In-memory data grids were originally employed “to scale access to data, to make it universally available across clusters,” he added. Currently, ScaleOut solutions offer a near real-time update, and the analysis of fast-changing data allows for new use cases that benefit businesses across numerous fields. While this architecture allows for results returned within seconds, other systems that pull data from disk return them in hours or even days.
Expanding ScaleOut’s use cases, Bain expalined that the company has gained 370 customers over an 8 year period, and they typically “store less than a terrabyte of fast-changing data” such as news data, retail data and gaming servers information. These customers run operational systems in which data is updated and used in real time — instead of dealing with huge amounts of data, they deal with lesser amounts that change rapidly.
As far as Big Data deployments in the Enterprise segment are concerned, Bain stated that the main trend is an increase of integrations of Hadoop platforms and applications into operational deployments.

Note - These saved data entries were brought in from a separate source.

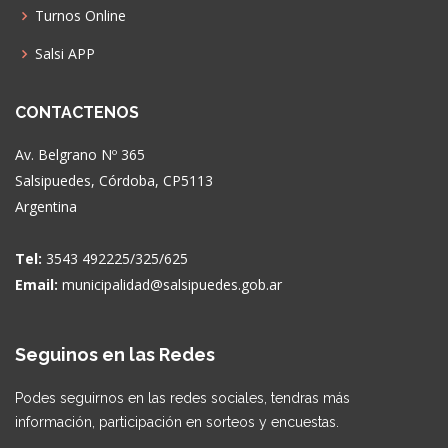
Turnos Online
Salsi APP
CONTACTENOS
Av. Belgrano Nº 365
Salsipuedes, Córdoba, CP5113
Argentina
Tel:
3543 492225/325/625
Email:
municipalidad@salsipuedes.gob.ar
Seguinos en las Redes
Podes seguirnos en las redes sociales, tendras más
información, participación en sorteos y encuestas.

theCube co-host Dave Vellante of Wikibon pointed out that there currently is a lot of confusion around in-memory, flash arrays and disks when it comes to Big Data storage, with several players supporting flash as a slower, but less expensive solution. As people are trying to learn more, Vellante asked William Bain to comment on the right use cases for each available architecture.
“Traditional Hadoop is great for analyzing terabytes of data that are offline,” Bain said. Another solution would be to store data directly in-memory and be able to “do quick turns, perform many analyses on the same data.” In-memory has been used for years to store metadata. With the increasing use of Hadoop for SQL queries, new bottlenecks will arise. Doing parallel queries means returning large volumes of data which creates a network bottlenecks. ScaleOut solves this new issue by eliminating the need to move data off the server to both query and analyze existing data.